About 10 years ago, I received a phone call from O’Quinn’s secretary. “Mr. O’Quinn would like to talk to you. Would you mind coming to his office today?”
I thought, that’s not good. I started doing swim laps around my brain, what could I have written that’s getting me sued? I’m not exactly a hard-hitting investigative reporter unearthing corruption in City Hall.
Did one of my weekly homeless dogs get offended when I said he was a terrible dancer because he had two left feet?
Was Burger King unhappy with my critical review of its Halloween Whopper?
Did Channel 2 meteorologist Frank Billingsley finally have enough of my stupid weatherman cracks?
When I arrived at O’Quinn’s office — practically the entire floor of a downtown building — his secretary waved me into his private office. There was O’Quinn, sitting behind a desk bigger than my dining room table, with all the extensions added for Thanksgiving. He was an intimidating sight.
O’Quinn was perched in a chair that would have made Louis the 14th jealous. “Sit down,” he said. I asked if I could stand. “I don’t want to get your chair wet.” (People say weird stuff when they’re frightened.)
O’Quinn: “Ken, we’ve never met.”
Me (in my head): How about we just keep it that way?
O’Quinn: “But I think you’re funny.”
Me: Glad to hear that, can I leave now?
O’Quinn: “I’m not funny. That’s why I need your help.”
Me: Great, who are we suing and what’s my cut?
O’Quinn: “They’re doing one of those roasts next week for Racehorse Haynes, and they want me to speak. I’m terrible at those things. I never know what to say. Could you write me some material?

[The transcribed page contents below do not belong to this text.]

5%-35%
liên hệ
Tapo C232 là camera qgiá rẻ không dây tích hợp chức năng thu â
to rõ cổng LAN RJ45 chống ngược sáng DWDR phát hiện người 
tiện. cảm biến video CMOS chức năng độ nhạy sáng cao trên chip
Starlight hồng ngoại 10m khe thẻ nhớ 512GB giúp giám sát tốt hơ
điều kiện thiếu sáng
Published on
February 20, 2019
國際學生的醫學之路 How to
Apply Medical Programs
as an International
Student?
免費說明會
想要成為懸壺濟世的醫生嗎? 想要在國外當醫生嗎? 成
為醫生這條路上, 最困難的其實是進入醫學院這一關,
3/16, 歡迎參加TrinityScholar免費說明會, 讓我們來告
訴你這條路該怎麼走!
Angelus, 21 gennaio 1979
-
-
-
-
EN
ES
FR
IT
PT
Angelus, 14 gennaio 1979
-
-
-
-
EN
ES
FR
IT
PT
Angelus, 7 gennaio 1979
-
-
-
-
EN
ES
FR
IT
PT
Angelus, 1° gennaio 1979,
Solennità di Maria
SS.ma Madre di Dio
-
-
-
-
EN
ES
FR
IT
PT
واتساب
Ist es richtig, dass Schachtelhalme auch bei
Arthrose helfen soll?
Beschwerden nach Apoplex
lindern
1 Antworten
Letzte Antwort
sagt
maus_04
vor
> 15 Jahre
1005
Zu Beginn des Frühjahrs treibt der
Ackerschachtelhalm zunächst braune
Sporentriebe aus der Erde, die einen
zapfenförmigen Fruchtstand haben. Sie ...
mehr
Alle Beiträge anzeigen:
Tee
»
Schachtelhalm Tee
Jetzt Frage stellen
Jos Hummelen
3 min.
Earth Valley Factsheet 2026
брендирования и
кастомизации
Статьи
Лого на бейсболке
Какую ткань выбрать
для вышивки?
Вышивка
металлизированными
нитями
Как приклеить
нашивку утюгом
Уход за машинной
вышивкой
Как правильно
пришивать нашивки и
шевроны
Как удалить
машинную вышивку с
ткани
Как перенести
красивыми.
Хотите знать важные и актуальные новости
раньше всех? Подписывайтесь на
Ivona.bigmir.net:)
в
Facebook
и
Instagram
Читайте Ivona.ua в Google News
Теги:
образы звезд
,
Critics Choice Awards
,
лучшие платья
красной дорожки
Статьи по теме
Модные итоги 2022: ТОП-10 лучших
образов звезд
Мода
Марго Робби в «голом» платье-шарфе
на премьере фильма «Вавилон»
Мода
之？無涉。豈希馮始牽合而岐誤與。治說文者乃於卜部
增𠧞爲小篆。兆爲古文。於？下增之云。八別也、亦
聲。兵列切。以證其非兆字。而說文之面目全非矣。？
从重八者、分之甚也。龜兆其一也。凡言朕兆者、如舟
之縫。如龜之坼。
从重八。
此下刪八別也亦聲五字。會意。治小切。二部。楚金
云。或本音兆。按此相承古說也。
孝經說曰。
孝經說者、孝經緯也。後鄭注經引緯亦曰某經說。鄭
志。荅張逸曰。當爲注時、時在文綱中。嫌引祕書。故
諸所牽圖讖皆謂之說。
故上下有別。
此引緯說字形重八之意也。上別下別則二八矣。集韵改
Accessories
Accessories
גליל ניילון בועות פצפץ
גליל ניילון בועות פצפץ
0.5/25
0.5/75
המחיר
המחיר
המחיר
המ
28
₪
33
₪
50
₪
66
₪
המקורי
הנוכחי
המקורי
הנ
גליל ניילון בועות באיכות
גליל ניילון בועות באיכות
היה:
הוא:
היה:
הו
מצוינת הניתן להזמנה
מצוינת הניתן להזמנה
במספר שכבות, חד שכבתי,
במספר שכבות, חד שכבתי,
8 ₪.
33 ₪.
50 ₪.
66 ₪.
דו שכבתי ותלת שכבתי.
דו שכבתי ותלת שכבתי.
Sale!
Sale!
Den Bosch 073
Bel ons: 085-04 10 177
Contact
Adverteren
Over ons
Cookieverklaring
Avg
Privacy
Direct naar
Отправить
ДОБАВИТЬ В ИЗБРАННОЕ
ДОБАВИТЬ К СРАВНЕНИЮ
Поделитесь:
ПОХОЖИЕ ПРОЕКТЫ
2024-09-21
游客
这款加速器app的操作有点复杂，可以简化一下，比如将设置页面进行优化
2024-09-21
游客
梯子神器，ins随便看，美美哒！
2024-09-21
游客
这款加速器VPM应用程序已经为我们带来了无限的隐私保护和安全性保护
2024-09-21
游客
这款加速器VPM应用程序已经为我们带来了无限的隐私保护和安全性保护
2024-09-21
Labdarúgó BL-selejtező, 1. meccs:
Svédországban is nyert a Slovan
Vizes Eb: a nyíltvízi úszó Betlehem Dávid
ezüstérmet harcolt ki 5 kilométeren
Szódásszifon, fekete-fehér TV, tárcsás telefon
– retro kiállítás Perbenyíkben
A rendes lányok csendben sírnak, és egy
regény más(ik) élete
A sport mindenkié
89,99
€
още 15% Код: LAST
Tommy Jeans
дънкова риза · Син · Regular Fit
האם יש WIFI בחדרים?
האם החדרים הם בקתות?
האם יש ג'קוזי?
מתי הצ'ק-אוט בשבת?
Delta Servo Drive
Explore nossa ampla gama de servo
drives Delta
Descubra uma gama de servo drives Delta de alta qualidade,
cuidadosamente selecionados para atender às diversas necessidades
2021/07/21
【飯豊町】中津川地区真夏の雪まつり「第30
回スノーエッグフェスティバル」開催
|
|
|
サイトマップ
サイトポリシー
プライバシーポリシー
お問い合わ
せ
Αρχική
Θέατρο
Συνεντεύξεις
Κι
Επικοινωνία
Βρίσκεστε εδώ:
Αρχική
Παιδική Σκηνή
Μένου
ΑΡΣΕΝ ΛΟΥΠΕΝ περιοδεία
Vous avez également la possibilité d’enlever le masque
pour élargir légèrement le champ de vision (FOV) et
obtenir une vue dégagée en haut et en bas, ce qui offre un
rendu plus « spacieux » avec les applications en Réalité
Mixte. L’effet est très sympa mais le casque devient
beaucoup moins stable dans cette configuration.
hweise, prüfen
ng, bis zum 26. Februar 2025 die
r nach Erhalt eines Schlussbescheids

I’ll pay you.”
Me (out loud): “Could you repeat that last part?”
I knew a few lawyer jokes, but most of them were too dirty for a big-deal roast involving high-power attorneys like Racehorse Haynes and John O’Quinn. So I took a relatively harmless joke, that I probably read it in a Milton Berle joke book when I was a kid, and twisted a few words around to fit the occasion.
O’Quinn liked it. He didn't strike me as a guy who grew up memorizing joke books. Here goes:
“There’s something about Racehorse that we haven’t discussed tonight, and that’s his integrity. I know that he personally handles the background check of every lawyer that works for him. And I can tell every graduating law student here tonight that there is no room for a dishonest lawyer in Racehorse’s firm. Do you hear me? No room!
“They’re all full. You have to wait till next year to apply.”